Over the course of the first few months, he screamed his throat raw calling for aid only for the collar to absorb any sound before it could leave his throat.

A number of "revolutionary" new treatments were practiced at the sanctum, in the name of curing its inhabitants, including transorbital lobotomies and, in cases deemed too severe, mind-altering magical procedures from memory seals to complete reconstruction. Despite varying degrees of "success," the patients at best left these procedures entirely different people. At worst, they perished on the operating table.

During the events of the game, when assured by Volo that the bard could solve the issue of the tadpole, Naven attempted to hear him out, only for fragmented memories to surface when the man pulled out a lengthy needle and aimed it for his eye. A primal part of him remembered the electrotherapy, being rendered helpless, unable to move, unable to resist, laid out under harsh light. A masked man. The same needle.

He refused the offer from Volo and never approached the man again after that.

Two decades after his transfer, there was a shift in leadership. Rhodar died and management of the facility transferred to his widow, Ms. Anneliese Rhodar-Linde. 

In those days, things improved only slightly. Additional staff was brought on, with Ms. Rhodar seeking out members of the clergy to volunteer based on their creed, rather than purely medical professionals. Miraculously, 10% of the patients were reported cured and released in the next 2 years. Rumors would spread however that these statistics were fabricated for the sake of positive publicity. Whatever truly became of those 200+ "cured" patients was never uncovered. 

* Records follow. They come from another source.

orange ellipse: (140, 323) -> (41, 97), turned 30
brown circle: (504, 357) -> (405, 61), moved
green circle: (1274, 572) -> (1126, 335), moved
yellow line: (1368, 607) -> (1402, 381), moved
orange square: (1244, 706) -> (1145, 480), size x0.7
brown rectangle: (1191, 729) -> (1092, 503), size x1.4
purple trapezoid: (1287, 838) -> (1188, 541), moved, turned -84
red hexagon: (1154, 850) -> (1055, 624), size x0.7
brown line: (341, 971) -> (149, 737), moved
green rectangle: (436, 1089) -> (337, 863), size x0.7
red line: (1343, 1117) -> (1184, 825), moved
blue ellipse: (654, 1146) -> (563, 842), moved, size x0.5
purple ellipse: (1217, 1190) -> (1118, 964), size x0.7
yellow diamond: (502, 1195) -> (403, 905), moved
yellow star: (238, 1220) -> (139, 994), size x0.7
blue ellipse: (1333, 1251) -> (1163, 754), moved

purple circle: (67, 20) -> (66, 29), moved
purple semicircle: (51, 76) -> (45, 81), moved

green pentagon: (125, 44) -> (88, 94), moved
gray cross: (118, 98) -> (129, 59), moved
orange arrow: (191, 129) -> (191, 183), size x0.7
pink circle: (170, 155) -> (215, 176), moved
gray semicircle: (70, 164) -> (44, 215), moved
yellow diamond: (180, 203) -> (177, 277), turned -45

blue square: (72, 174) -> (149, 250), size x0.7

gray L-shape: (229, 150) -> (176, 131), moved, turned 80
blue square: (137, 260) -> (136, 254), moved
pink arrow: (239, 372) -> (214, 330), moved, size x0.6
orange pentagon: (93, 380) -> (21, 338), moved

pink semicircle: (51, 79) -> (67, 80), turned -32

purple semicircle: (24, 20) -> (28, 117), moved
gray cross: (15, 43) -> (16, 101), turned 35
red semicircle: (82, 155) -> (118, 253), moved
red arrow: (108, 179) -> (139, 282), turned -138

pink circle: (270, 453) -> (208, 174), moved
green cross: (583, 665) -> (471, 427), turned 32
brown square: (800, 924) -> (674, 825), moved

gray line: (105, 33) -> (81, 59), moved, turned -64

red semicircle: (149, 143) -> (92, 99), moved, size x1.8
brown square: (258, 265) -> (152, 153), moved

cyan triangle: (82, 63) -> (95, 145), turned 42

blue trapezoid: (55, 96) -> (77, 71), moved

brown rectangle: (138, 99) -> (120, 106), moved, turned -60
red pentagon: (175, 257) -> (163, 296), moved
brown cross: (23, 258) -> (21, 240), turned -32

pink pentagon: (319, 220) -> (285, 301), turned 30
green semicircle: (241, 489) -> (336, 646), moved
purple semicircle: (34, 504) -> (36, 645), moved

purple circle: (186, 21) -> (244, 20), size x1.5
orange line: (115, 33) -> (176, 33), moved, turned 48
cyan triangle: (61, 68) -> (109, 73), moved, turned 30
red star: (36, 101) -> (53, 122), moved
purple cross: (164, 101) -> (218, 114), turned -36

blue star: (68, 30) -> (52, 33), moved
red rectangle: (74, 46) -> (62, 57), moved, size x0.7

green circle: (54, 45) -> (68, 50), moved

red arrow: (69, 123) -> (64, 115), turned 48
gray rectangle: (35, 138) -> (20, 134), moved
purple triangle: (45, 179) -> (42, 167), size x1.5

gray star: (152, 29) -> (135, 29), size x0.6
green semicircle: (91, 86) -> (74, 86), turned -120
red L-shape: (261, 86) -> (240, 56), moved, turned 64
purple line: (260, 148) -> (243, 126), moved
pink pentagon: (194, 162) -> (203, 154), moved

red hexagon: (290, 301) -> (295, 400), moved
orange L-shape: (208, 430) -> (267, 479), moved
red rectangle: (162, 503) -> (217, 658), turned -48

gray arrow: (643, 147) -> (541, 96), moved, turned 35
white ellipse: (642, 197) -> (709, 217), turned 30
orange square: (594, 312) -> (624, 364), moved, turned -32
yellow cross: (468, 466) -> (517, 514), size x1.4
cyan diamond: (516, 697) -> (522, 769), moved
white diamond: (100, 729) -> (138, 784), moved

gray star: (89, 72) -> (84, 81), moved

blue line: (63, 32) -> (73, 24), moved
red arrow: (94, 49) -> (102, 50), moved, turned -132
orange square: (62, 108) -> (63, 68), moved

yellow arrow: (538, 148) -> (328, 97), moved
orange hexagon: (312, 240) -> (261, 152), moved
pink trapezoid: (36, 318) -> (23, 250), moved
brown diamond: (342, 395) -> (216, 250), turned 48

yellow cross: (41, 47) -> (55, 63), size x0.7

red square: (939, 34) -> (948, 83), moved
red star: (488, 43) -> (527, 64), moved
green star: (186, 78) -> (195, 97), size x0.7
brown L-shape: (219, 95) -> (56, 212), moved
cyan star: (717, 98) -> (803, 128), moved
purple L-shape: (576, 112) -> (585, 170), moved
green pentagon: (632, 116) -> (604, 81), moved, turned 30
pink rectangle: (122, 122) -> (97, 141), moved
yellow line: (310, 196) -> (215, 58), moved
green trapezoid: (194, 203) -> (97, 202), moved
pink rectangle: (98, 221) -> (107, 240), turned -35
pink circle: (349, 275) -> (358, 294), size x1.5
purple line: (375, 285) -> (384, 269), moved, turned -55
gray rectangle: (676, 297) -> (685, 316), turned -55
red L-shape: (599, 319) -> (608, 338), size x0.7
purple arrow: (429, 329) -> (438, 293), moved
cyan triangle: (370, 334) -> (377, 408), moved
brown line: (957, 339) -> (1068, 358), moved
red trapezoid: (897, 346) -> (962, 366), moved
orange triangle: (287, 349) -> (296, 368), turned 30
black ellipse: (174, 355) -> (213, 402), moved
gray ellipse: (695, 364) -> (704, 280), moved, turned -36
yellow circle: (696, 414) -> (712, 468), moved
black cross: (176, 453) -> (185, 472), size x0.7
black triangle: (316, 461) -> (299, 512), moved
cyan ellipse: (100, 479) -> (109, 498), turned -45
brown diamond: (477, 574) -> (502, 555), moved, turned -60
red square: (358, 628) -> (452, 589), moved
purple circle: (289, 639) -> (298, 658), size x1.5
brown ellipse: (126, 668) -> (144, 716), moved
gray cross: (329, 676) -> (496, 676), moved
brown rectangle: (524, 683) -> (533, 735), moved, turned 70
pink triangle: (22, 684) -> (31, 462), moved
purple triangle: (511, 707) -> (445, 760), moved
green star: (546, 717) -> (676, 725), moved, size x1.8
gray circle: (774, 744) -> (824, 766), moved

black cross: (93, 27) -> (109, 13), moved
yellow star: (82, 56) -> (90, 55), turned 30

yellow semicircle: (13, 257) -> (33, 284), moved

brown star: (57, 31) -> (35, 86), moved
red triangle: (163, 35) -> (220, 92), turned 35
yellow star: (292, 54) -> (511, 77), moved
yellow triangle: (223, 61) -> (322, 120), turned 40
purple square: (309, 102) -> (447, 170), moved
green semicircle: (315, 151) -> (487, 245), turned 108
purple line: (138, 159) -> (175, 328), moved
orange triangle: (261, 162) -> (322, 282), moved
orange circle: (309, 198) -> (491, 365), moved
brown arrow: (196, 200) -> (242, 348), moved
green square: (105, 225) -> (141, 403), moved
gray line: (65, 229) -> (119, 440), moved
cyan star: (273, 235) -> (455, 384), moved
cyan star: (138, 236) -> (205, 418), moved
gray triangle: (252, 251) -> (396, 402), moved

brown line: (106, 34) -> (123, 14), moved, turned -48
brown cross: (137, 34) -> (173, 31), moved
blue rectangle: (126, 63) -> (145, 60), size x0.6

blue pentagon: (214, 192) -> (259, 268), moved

The rate of cured patients slowed to a trickle, but continued at a much better rate than previous recorded numbers. One by one, surplus cases disappeared, "cured" and released at best and transferred to other facilities at worst.

Though it never dipped back under ideal capacity, the changes lessened the immediate stress on both staff and inmates. The facility was divided into neat zones, to which a set team of sisters were assigned. Staff was encouraged to refer to their patients as Children, rather than using their numbers alone as was previously enforced.

Naven was, after 30 years, given his own room, with a door, and even a window overlooking the courtyard. He spent most of his days in a state of vacant inattention. The collar of Silence, as well as the binding of  his hands, was never removed, his violent history always the stated reason. And despite the minor improvements, there were still days that passed where his basic needs as a living person went unnoticed. 

He was also among a selected test group of patients who received a new psychological treatment, in which staff with specialized magical proclivity would delve into their minds and meticulously filter through, file, and seal away certain memories in a new attempt to foster mental healing, or at least the outward appearance of it. His already fragmented identity was broken up into even smaller pieces. 

The kindest person to him was an understudy to the Ward Mother of his wing, a young cleric who seemed to genuinely believe in the good the facility was trying to do. However, she too fell to treating the patients more like dolls than people. Things she was fond of, cared for, but not like one would a peer. More like the way one might care for a pet.

Still, she was attentive and gentle, which was more than could be said of previous tenders. She kept up conversation with him as if he could respond. It was something, if little more than a painful reminder of his lonely existence, trapped in his mind.